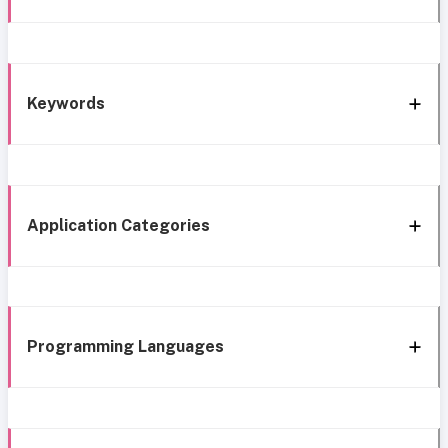
Keywords
Application Categories
Programming Languages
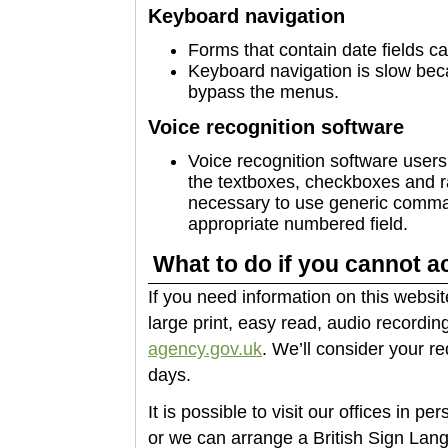
Keyboard navigation
Forms that contain date fields c
Keyboard navigation is slow beca
bypass the menus.
Voice recognition software
Voice recognition software users 
the textboxes, checkboxes and radi
necessary to use generic comman
appropriate numbered field.
What to do if you cannot a
If you need information on this websit
large print, easy read, audio recording
agency.gov.uk
. We’ll consider your r
days.
It is possible to visit our offices in p
or we can arrange a British Sign Lang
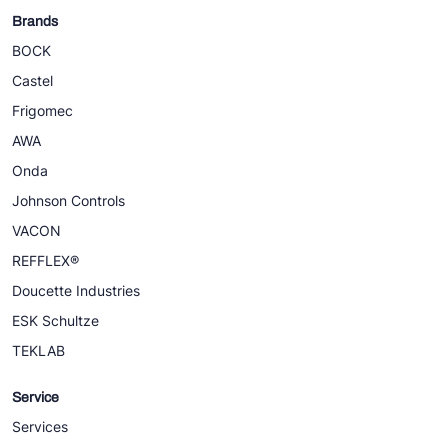
Brands
BOCK
Castel
Frigomec
AWA
Onda
Johnson Controls
VACON
REFFLEX®
Doucette Industries
ESK Schultze
TEKLAB
Service
Services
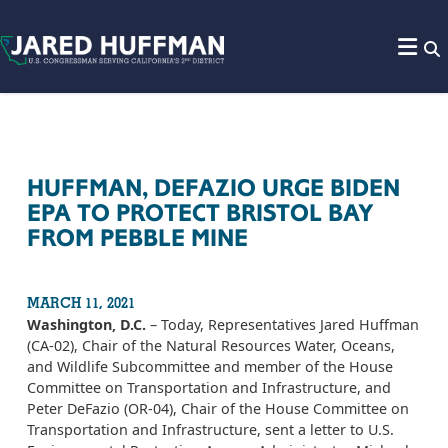
Skip to content
HUFFMAN, DEFAZIO URGE BIDEN
EPA TO PROTECT BRISTOL BAY
FROM PEBBLE MINE
MARCH 11, 2021
Washington, D.C.
– Today, Representatives Jared Huffman
(CA-02), Chair of the Natural Resources Water, Oceans,
and Wildlife Subcommittee and member of the House
Committee on Transportation and Infrastructure, and
Peter DeFazio (OR-04), Chair of the House Committee on
Transportation and Infrastructure, sent a letter to U.S.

########################################

WHAT TO WORK ON: Search the listing above for lines containing "software", and copy them.

ANSWER TO THIS EXERCISE:
Voice recognition software
Voice recognition software users 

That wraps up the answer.